Howard Rosario Marraro (August 19, 1897 in Regalbuto, Sicily - January 25, 1972, in New York) was an Italian-American historian, writer of more than a dozen books on Italian literature, history, and culture.

Marraro emigrated to the United States with his family in 1905. He studied at Columbia University, earning BA, MA and PhD (in 1932) degrees. Starting in 1925, he worked at the university, as a Lecturer, Instructor, Assistant Professor, Associate Professor, and Full Professor. Marraro retired in 1965.
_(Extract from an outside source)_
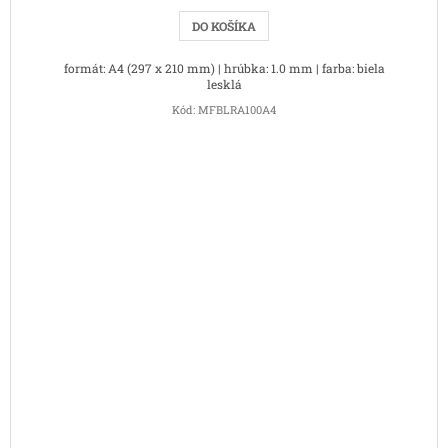
DO KOŠÍKA
formát: A4 (297 x 210 mm) | hrúbka: 1.0 mm | farba: biela
lesklá
Kód:
MFBLRA100A4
Since 1973 the Howard R. Marraro Prize in Italian History is awarded annually to honor an author of a book or article dealing with Italian history or Italo-American history or relations.

==Selected works==
- American opinion on the unification of Italy, 1846–1861, PhD thesis, Columbia University Press, 1932. Republished in 1969 by AMS Press.
- Diplomatic relations between the United States and the Kingdom of the Two Sicilies from 1816 to 1861, 2 vol., S.F. Vanni, 1951–1952, ISBN 0-913298-56-5.
- L'unificazione italiana vista dai diplomatici statunitensi, 3 vol., Istituto per la Storia del Risorgimento Italiano, Rome, 1963–1966, edited by Howard R. Marraro.
- "Italian Music and Actors in America During the Eighteenth Century." Italica 23, no. 2 (June, 1946): 103–17.
- "Interpretation of Italy and the Italians in Eighteenth Century America." Italica 25, no. 1 (March, 1948): 59–81.